Bypass of a psoralen ICL by DNA polymerase beta in vitro

One of cross-linked strands is proposed to be released by various mechanisms (Figure 1). To restore duplex DNA for a subsequent repair process, bypass of the released fragment that is attached to the other strand is pre-requisite (Figure 1). However, an exact DNA structure that is utilized by TLS polymerases (how many nucleotides are attached after unhooking and how far the unhooked strand is located from a primer end) is not known. We prepared a 53-nt length template DNA with a 12-mer oligonucleotide attached via psoralen ICL and placed a four-nucleotide gap between a primer end and a 5’-end of an unhooked strand (Figure 2). Similar types of substrate DNA have been used to study the TLS activity of an ICL9, 13, 14, 21. A primer-extension to the attached oligonucleotide by a DNA polymerase results in the production of a 26-nt length fragment.

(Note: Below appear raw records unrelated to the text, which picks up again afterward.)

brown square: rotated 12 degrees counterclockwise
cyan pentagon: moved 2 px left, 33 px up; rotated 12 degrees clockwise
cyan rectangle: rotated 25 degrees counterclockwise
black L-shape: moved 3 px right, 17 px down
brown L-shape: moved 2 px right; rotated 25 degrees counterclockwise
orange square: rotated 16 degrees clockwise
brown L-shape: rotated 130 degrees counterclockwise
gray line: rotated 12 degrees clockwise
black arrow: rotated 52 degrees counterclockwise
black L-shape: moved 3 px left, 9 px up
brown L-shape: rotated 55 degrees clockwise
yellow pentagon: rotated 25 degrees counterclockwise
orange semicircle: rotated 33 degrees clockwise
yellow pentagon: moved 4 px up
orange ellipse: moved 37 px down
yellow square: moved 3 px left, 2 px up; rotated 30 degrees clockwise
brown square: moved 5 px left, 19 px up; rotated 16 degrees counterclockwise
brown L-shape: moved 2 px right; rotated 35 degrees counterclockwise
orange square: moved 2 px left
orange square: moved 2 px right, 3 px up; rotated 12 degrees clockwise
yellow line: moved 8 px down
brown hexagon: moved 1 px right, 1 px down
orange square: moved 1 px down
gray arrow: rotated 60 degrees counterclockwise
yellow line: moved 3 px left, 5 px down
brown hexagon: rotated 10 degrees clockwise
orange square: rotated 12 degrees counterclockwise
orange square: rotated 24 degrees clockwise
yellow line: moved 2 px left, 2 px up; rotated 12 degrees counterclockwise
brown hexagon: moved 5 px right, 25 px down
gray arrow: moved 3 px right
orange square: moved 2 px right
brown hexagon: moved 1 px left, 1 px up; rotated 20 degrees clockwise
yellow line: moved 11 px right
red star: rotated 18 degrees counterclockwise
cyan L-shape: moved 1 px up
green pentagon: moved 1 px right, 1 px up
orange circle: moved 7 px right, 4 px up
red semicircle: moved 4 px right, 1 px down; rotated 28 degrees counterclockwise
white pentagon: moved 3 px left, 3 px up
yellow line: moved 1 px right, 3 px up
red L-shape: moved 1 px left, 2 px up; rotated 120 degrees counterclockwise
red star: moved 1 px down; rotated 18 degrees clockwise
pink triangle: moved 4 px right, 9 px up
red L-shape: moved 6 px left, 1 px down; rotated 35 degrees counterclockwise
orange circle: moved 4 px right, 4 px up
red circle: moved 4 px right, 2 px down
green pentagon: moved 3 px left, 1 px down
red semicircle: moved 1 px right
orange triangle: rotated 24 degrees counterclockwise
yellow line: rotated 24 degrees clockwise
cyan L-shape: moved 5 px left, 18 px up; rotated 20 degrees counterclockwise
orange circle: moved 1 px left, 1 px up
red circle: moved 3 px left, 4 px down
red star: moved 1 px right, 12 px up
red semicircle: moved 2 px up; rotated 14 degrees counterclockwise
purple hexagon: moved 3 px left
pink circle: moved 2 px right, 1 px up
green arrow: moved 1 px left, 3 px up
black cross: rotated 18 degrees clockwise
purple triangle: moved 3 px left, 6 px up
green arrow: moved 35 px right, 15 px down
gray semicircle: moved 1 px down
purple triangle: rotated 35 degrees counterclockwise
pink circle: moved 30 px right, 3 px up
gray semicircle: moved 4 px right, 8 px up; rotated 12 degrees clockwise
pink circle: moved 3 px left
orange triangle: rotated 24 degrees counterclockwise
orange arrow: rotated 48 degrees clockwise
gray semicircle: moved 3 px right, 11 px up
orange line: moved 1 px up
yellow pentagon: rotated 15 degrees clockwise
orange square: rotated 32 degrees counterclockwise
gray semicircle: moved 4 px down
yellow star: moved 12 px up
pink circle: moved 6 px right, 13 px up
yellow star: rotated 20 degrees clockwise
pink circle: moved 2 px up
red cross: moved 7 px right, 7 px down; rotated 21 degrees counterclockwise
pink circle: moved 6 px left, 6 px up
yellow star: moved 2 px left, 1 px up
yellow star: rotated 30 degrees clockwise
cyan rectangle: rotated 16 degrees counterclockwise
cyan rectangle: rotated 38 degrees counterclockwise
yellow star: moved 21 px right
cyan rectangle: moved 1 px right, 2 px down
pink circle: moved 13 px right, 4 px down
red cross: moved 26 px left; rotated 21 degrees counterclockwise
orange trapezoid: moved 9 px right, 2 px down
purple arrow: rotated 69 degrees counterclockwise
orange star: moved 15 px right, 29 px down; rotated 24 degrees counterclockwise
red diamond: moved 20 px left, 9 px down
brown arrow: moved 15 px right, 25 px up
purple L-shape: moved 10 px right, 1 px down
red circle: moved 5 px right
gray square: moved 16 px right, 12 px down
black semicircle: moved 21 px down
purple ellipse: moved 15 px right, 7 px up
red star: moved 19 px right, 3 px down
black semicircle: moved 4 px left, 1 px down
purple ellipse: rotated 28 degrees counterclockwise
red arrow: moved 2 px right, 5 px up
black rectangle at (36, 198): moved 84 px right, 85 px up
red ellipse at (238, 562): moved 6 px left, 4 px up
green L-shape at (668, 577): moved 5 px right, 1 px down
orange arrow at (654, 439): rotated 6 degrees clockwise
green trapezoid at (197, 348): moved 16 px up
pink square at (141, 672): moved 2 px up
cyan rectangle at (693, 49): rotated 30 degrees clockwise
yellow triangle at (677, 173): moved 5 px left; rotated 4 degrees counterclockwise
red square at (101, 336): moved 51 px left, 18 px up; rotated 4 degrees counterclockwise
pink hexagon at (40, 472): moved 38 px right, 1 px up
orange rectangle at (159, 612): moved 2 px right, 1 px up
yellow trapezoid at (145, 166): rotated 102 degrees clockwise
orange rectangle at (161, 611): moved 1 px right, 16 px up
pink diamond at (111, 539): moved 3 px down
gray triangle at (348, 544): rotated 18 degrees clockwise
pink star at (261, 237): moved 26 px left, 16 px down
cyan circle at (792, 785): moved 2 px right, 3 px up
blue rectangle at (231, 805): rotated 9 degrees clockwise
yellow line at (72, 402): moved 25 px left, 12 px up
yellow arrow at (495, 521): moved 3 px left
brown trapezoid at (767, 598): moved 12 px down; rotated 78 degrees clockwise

An inhibition of a polymerase-mediated chain elongation by a psoralen ICL will generate a 32-nt length fragment (designated as ICL(−1)) and an incorporation of a dNMP opposite a psoralen ICL generates a 33-nt length fragment (designated as ICL(0)). Fragments larger than 34-nt in length generated by a DNA polymerase are considered to be bypass products.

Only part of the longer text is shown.